─── EXTRACTED ENTRIES ───
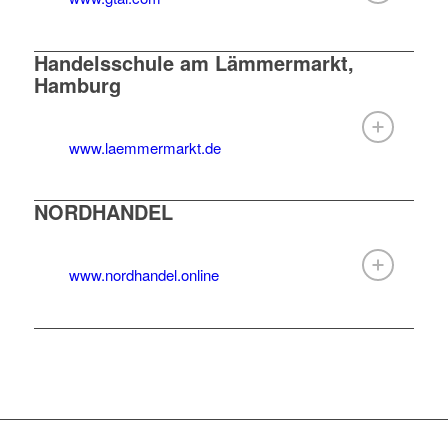
Handelsschule am Lämmermarkt,
Hamburg
www.laemmermarkt.de
NORDHANDEL
www.nordhandel.online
───
THE TASK: The records above should be written out in full and unchanged, except that pictures are dropped.

SOLUTION TO THE EXERCISE:
Handelsschule am Lämmermarkt,
Hamburg
www.laemmermarkt.de
NORDHANDEL
www.nordhandel.online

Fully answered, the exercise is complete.